On 3/13/23 2:27 AM, John Cowan wrote:
>
> Currently, SRFI 231 requires an 8-bit floating point storage class.
> However:
>
> 1) There is no hardware support anywhere for such a thing.
>
> 2) There is no standard of any kind, either IEEE or otherwise, for such
> a thing either.
>
> 3) The sample implementation doesn't provide them.
>
> 4) I researched various articles that discuss them, and basically some
> are in favor of 4-bit exponent and 3-bit mantissa, and others the
> opposite way.  Furthermore, there are different plausible values for the
> exponent bias: 1 is a common value, making 1/8 the minimum positive
> float and 15360 the maximum, but -2 is also a possibility, in which case
> all representable values are integral and the maximum positive float is
> 122880.
>
> It would be trivial to remove the reference from the SRFI and from the
> comments in the implementation file.

Thank you for your proposal, it brings up a number of relevant issues
that I had not considered before.

These two specifically came to mind:

1.  Is an 8-bit floating-point type, arranged in arrays, useful now or
in a reasonably foreseeable future?  (I'll use F8 to denote a general
8-bit floating-point type.)

2.  Can the procedures in SRFI 231 be useful in manipulating arrays of
F8 numbers as things currently stand.

To answer the first, I googled:

https://www.google.com/search?q=training+neural+networks+with+8-bit+floating+point

This brought up a 2018 paper, Training Deep Neural Networks with 8-bit
Floating Point Numbers, that Google Scholar claims has been cited almost
400 times:

https://arxiv.org/abs/1812.08011

and a paper, A Neural Network Training Processor With 8-Bit Shared
Exponent Bias Floating Point and Multiple-Way Fused Multiply-Add Trees,
that describes hardware specifically for 8-bit floating-point numbers:

https://ieeexplore.ieee.org/abstract/document/9515082

and another paper, 8-bit Numerical Formats for Deep Neural Networks,
that investigates one of the issues you mentions, various ways of
interpreting the bit patterns of 8-bit floating point and how useful
each variation may be:

https://deepai.org/publication/8-bit-numerical-formats-for-deep-neural-networks

There are further interesting papers on the subject.

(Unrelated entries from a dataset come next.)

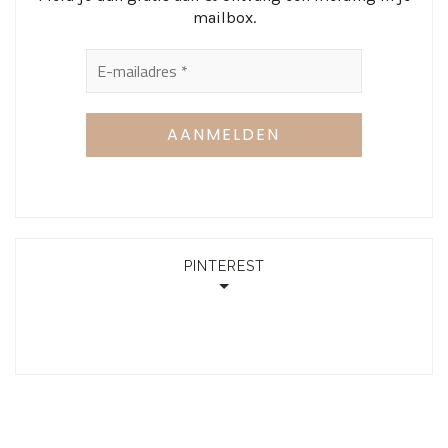
mailbox.
PINTEREST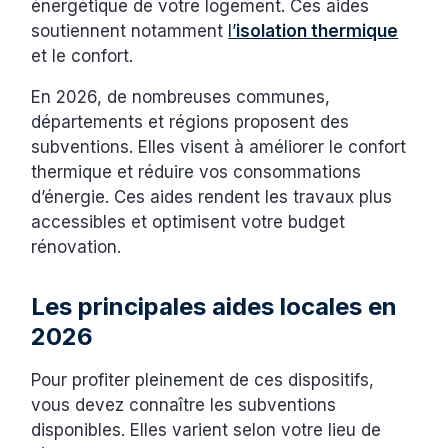
énergétique de votre logement. Ces aides
soutiennent notamment
l’
isolation thermique
et le confort.
En 2026, de nombreuses communes,
départements et régions proposent des
subventions. Elles visent à améliorer le confort
thermique et réduire vos consommations
d’énergie. Ces aides rendent les travaux plus
accessibles et optimisent votre budget
rénovation.
Les principales aides locales en
2026
Pour profiter pleinement de ces dispositifs,
vous devez connaître les subventions
disponibles. Elles varient selon votre lieu de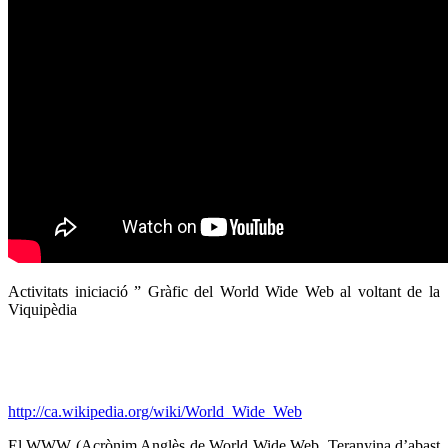
Activitats iniciació ” Gràfic del World Wide Web al voltant de la
Viquipèdia
http://ca.wikipedia.org/wiki/World_Wide_Web
El WWW (Acrònim Anglès de World Wide Web, Teranyina d’abast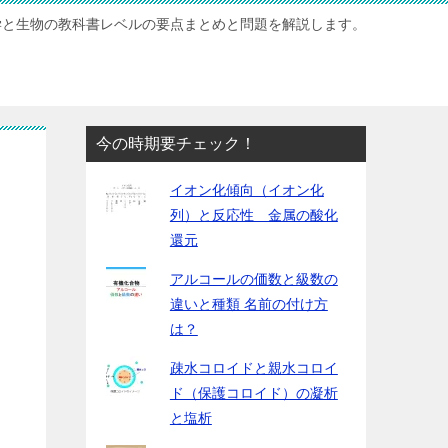
学と生物の教科書レベルの要点まとめと問題を解説します。
今の時期要チェック！
イオン化傾向（イオン化
列）と反応性 金属の酸化
還元
アルコールの価数と級数の
違いと種類 名前の付け方
は？
疎水コロイドと親水コロイ
ド（保護コロイド）の凝析
と塩析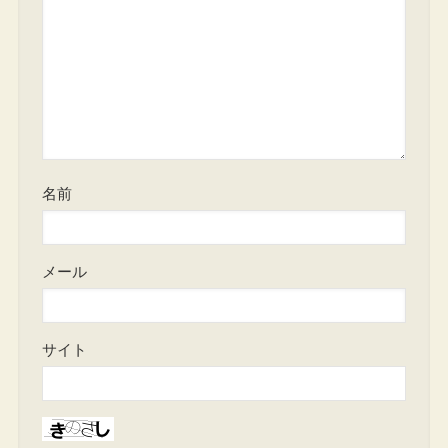
名前
メール
サイト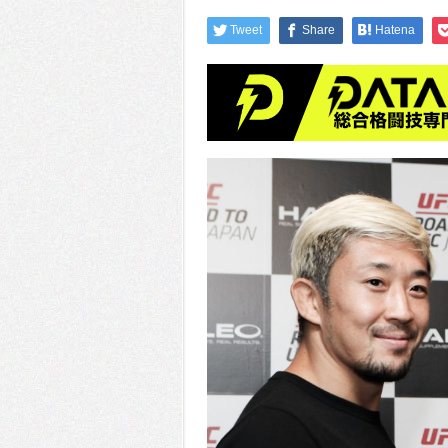
Tweet
Share
Hatena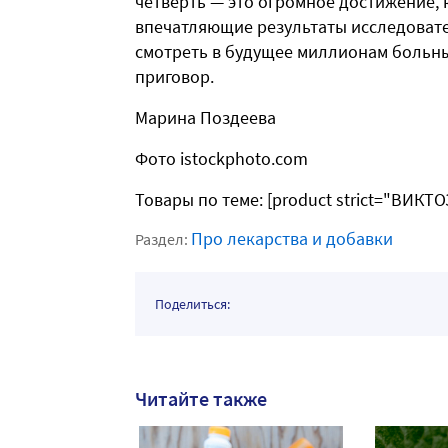
четверть — это огромное достижение, 
впечатляющие результаты исследоват
смотреть в будущее миллионам больных
приговор.
Марина Поздеева
Фото istockphoto.com
Товары по теме: [product strict="ВИКТ
Про лекарства и добавки
Раздел:
Поделиться:
Читайте также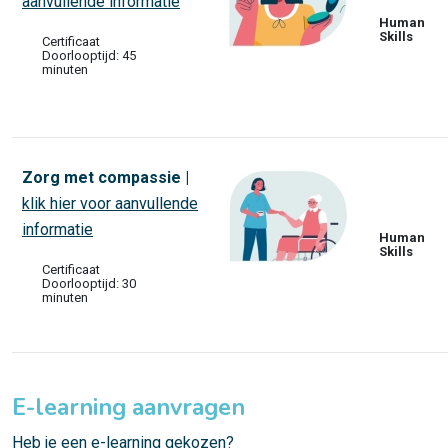
aanvullende informatie
Human
Skills
Certificaat
Doorlooptijd: 45
minuten
Zorg met compassie |
klik hier voor aanvullende
informatie
Human
Skills
Certificaat
Doorlooptijd: 30
minuten
E-learning aanvragen
Heb je een e-learning gekozen?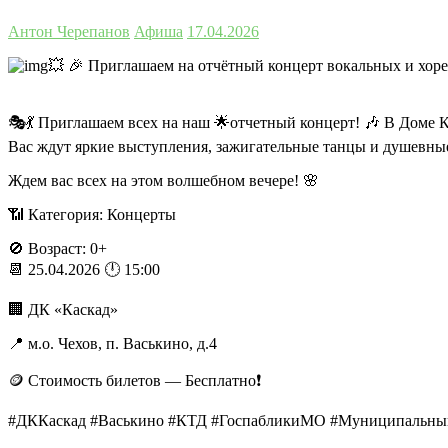
Антон Черепанов
Афиша
17.04.2026
💥 🎉 Приглашаем на отчётный концерт вокальных и хоре
🎭💃 Приглашаем всех на наш 🌟отчетный концерт! 🎶 В Доме 
Вас ждут яркие выступления, зажигательные танцы и душевные
Ждем вас всех на этом волшебном вечере! 🌸
📶 Категория: Концерты
🚫 Возраст: 0+
📆 25.04.2026 🕛 15:00
🏢 ДК «Каскад»
📍 м.о. Чехов, п. Васькино, д.4
🪙 Стоимость билетов — Бесплатно❗️
#ДККаскад #Васькино #КТД #ГоспабликиМО #Муниципальны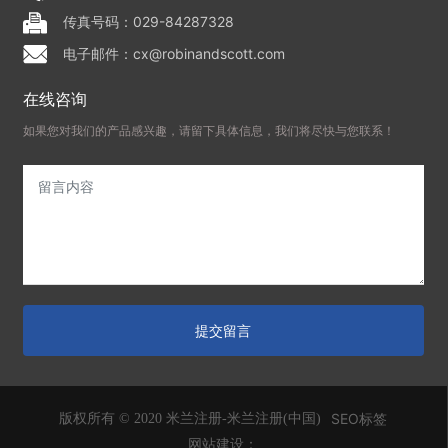
传真号码：029-84287328
电子邮件：cx@robinandscott.com
在线咨询
如果您对我们的产品感兴趣，请留下具体信息，我们将尽快与您联系！
提交留言
SEO标签
版权所有 © 2020 米兰注册-米兰注册(中国)
网站建设：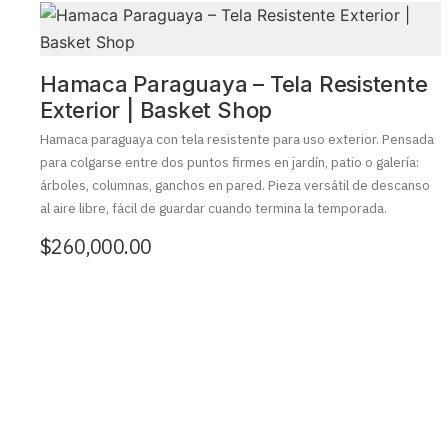
Hamaca Paraguaya – Tela Resistente
Exterior | Basket Shop
Hamaca paraguaya con tela resistente para uso exterior. Pensada
para colgarse entre dos puntos firmes en jardín, patio o galería:
árboles, columnas, ganchos en pared. Pieza versátil de descanso
al aire libre, fácil de guardar cuando termina la temporada.
$
260,000.00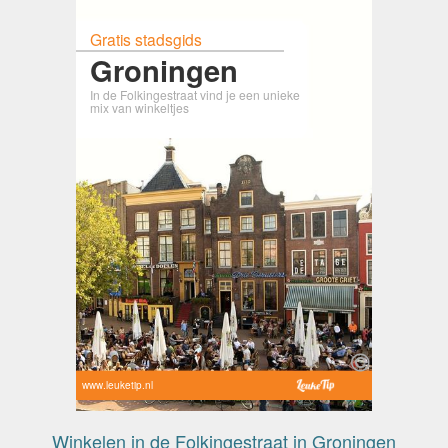
Gratis stadsgids
Groningen
In de Folkingestraat vind je een unieke
mix van winkeltjes
www.leuketip.nl
Winkelen in de Folkingestraat in Groningen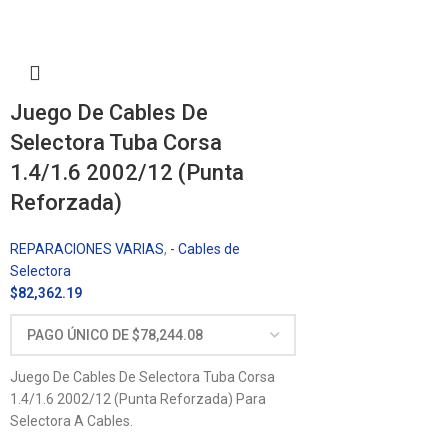
Juego De Cables De
Selectora Tuba Corsa
1.4/1.6 2002/12 (Punta
Reforzada)
REPARACIONES VARIAS
,
- Cables de
Selectora
$
82,362.19
Juego De Cables De Selectora Tuba Corsa
1.4/1.6 2002/12 (Punta Reforzada) Para
Selectora A Cables.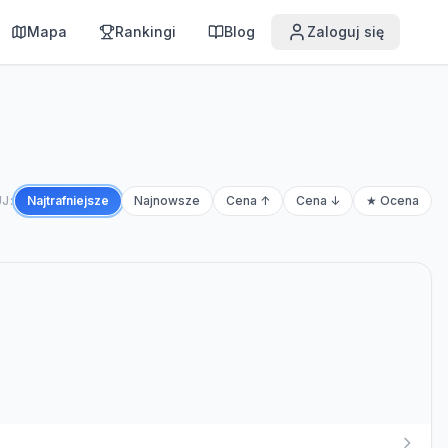
Mapa
Rankingi
Blog
Zaloguj się
J:
Najtrafniejsze
Najnowsze
Cena ↑
Cena ↓
★ Ocena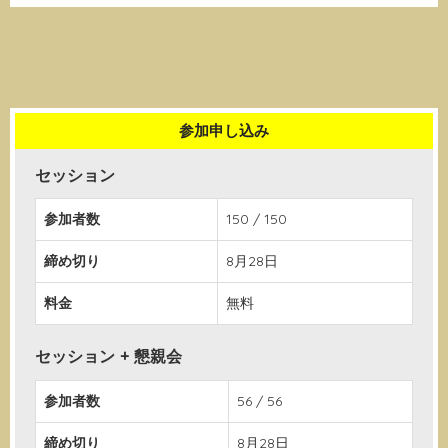
参加申し込み
セッション
参加者数
150 / 150
締め切り
8月28日
料金
無料
セッション + 懇親会
参加者数
56 / 56
締め切り
8月28日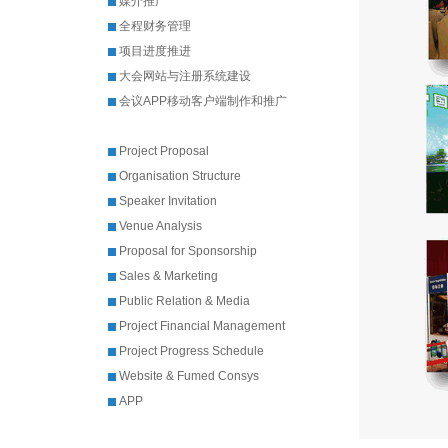
媒介推广
全程财务管理
项目进度推进
大会网站与注册系统建设
会议APP移动客户端制作和推广
Project Proposal
Organisation Structure
Speaker Invitation
Venue Analysis
Proposal for Sponsorship
Sales & Marketing
Public Relation & Media
Project Financial Management
Project Progress Schedule
Website & Fumed Consys
APP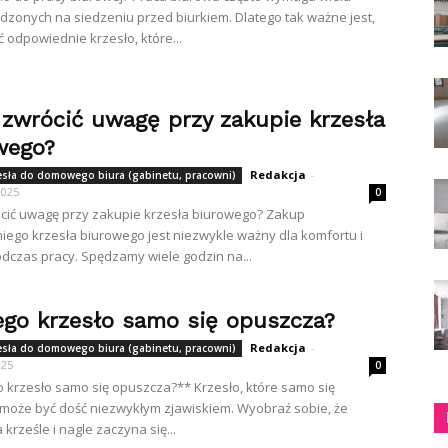
dzonych na siedzeniu przed biurkiem. Dlatego tak ważne jest,
 odpowiednie krzesło, które...
 zwrócić uwagę przy zakupie krzesła
wego?
Redakcja
-
zesła do domowego biura (gabinetu, pracowni)
2025
0
cić uwagę przy zakupie krzesła biurowego? Zakup
ego krzesła biurowego jest niezwykle ważny dla komfortu i
dczas pracy. Spędzamy wiele godzin na...
ego krzesło samo się opuszcza?
Redakcja
-
zesła do domowego biura (gabinetu, pracowni)
025
0
 krzesło samo się opuszcza?** Krzesło, które samo się
może być dość niezwykłym zjawiskiem. Wyobraź sobie, że
 krześle i nagle zaczyna się...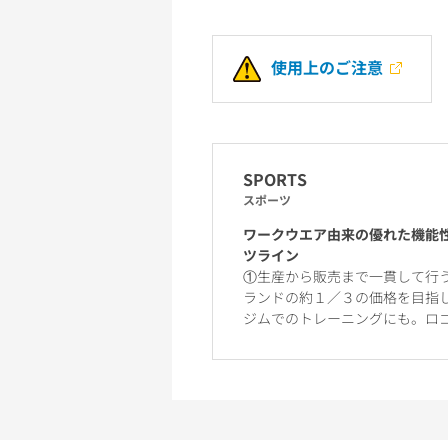
使用上のご注意
SPORTS
スポーツ
ワークウエア由来の優れた機能
ツライン
①生産から販売まで一貫して行
ランドの約１／３の価格を目指
ジムでのトレーニングにも。ロ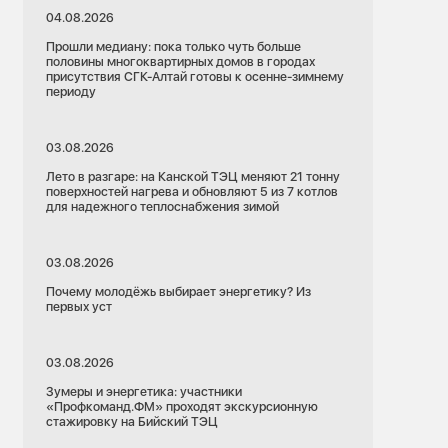
04.08.2026
Прошли медиану: пока только чуть больше
половины многоквартирных домов в городах
присутствия СГК-Алтай готовы к осенне-зимнему
периоду
03.08.2026
Лето в разгаре: на Канской ТЭЦ меняют 21 тонну
поверхностей нагрева и обновляют 5 из 7 котлов
для надежного теплоснабжения зимой
03.08.2026
Почему молодёжь выбирает энергетику? Из
первых уст
03.08.2026
Зумеры и энергетика: участники
«Профкоманд.ФМ» проходят экскурсионную
стажировку на Бийский ТЭЦ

The IEEE floating-point standards process has settled somewhat into a
pattern of decennial reports.  I suspect that, given the evident
interest of F8 in machine learning, the working group will adopt at
least one working format for F8 representation (with the associated
implied operations).

To turn to the second question, whether the procedures in SRFI 231 are
useful in manipulating arrays of F8 numbers, I believe after some
reflection that the answer is a resounding yes!

I have until thought of arrays as manipulating values of a certain type,
that getters and setters, and specifically array-ref and array-set!,
operate on Scheme values.  That 32-bit floating point numbers represent
a subset of 64-bit floating-point numbers, and that there is a
more-or-less accepted way to store 64-bit numbers into 32-bit arrays (by
rounding to nearest) made the issue cloudy for me.  As your comments
imply, there are no 8-bit or 16-bit floating-point numbers in Scheme
implementations, and how to operate on these numbers or best convert
between the formats is unclear.

But your question caused me to start thinking of manipulation of 8-bit
floating-point arrays in terms of manipulating the bit representation of
the elements without attempting any interpretation as Scheme values.

As long as you didn't specifically call an array's getter or setter
(explicitly, or implicitly through array-ref, array-set!, etc.) then all
the Bawden-style transformations of slicing and dicing and rearranging
arrays would work just fine.

These routines would work just fine:

specialized-array-share, array-copy, array-copy!, array-curry,
array-extract, array-tile, array-translate, array-permute,
array-reverse, array-sample,  array-stack, array-stack!, array-decurry,
array-decurry!, array-append, array-append!, array-block, array-block!,
specialized-array-reshape.

array-assign! would not work, because it moves the values of objects,
not their bit representation (so you can assign a u1-storage-class array
to a u8-storage-class array), but without an interpretation of what the
8-bit patterns of an F8 array mean, you couldn't use array-assign!
(unless from one F8 array to another).

So if you defined an f8-storage-class with the same operations as
u8-storage-class (thinking of the elements as bit patterns, without any
attempt at interpreting these bit patterns), then many of these routines
would work just fine.

If all other operations on F8 numbers are relegated to an FFI (to be
executed on a graphics or tensor processor, say), then I can imagine
that this SRFI may be useful in preparing that F8 data to be transferred
to, processed by, and then transferred back from, that external processor.

So, without further evidence and discussion, I wouldn't like to remove
the f8-storage-class.

Brad